**WORK REQUIRED**
Could you please reproduce the entries exactly, leaving out any pictures?

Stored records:
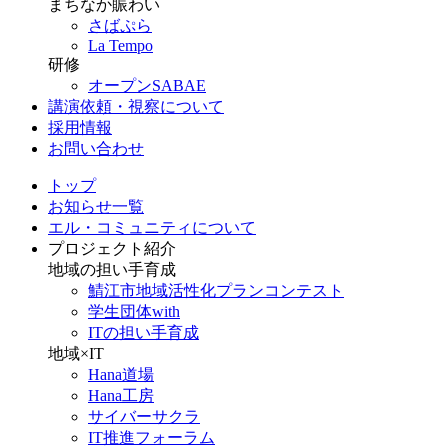
まちなか賑わい
さばぷら
La Tempo
研修
オープンSABAE
講演依頼・視察について
採用情報
お問い合わせ
トップ
お知らせ一覧
エル・コミュニティについて
プロジェクト紹介
地域の担い手育成
鯖江市地域活性化プランコンテスト
学生団体with
ITの担い手育成
地域×IT
Hana道場
Hana工房
サイバーサクラ
IT推進フォーラム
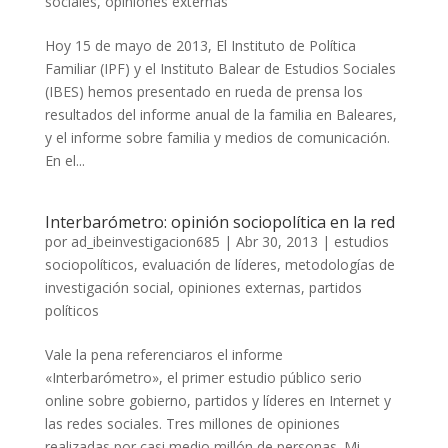
sociales
,
opiniones externas
Hoy 15 de mayo de 2013, El Instituto de Política
Familiar (IPF) y el Instituto Balear de Estudios Sociales
(IBES) hemos presentado en rueda de prensa los
resultados del informe anual de la familia en Baleares,
y el informe sobre familia y medios de comunicación.
En el...
Interbarómetro: opinión sociopolítica en la red
por
ad_ibeinvestigacion685
|
Abr 30, 2013
|
estudios
sociopolíticos
,
evaluación de líderes
,
metodologías de
investigación social
,
opiniones externas
,
partidos
políticos
Vale la pena referenciaros el informe
«Interbarómetro», el primer estudio público serio
online sobre gobierno, partidos y líderes en Internet y
las redes sociales. Tres millones de opiniones
realizadas por casi medio millón de personas. Mi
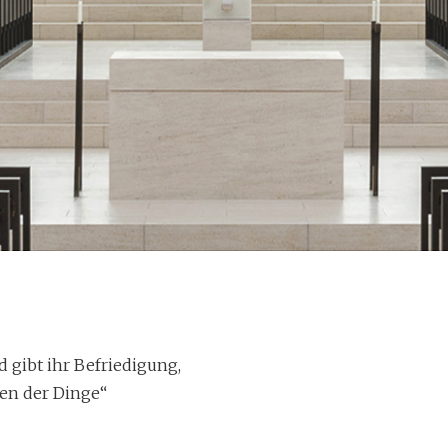
ität
d gibt ihr Befriedigung,
 werden zu lassen: Das haben die
en der Dinge“
em Thema gemacht.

**SOLUTION BELOW**
まちなか賑わい
さばぷら
La Tempo
研修
オープンSABAE
講演依頼・視察について
採用情報
お問い合わせ
トップ
お知らせ一覧
エル・コミュニティについて
プロジェクト紹介
地域の担い手育成
鯖江市地域活性化プランコンテスト
学生団体with
ITの担い手育成
地域×IT
Hana道場
Hana工房
サイバーサクラ
IT推進フォーラム
sociales
,
opiniones externas
Hoy 15 de mayo de 2013, El Instituto de Política
Familiar (IPF) y el Instituto Balear de Estudios Sociales
(IBES) hemos presentado en rueda de prensa los
resultados del informe anual de la familia en Baleares,
y el informe sobre familia y medios de comunicación.
En el...
Interbarómetro: opinión sociopolítica en la red
por
ad_ibeinvestigacion685
|
Abr 30, 2013
|
estudios
sociopolíticos
,
evaluación de líderes
,
metodologías de
investigación social
,
opiniones externas
,
partidos
políticos
Vale la pena referenciaros el informe
«Interbarómetro», el primer estudio público serio
online sobre gobierno, partidos y líderes en Internet y
las redes sociales. Tres millones de opiniones
realizadas por casi medio millón de personas. Mi
ität
d gibt ihr Befriedigung,
 werden zu lassen: Das haben die
en der Dinge“
em Thema gemacht.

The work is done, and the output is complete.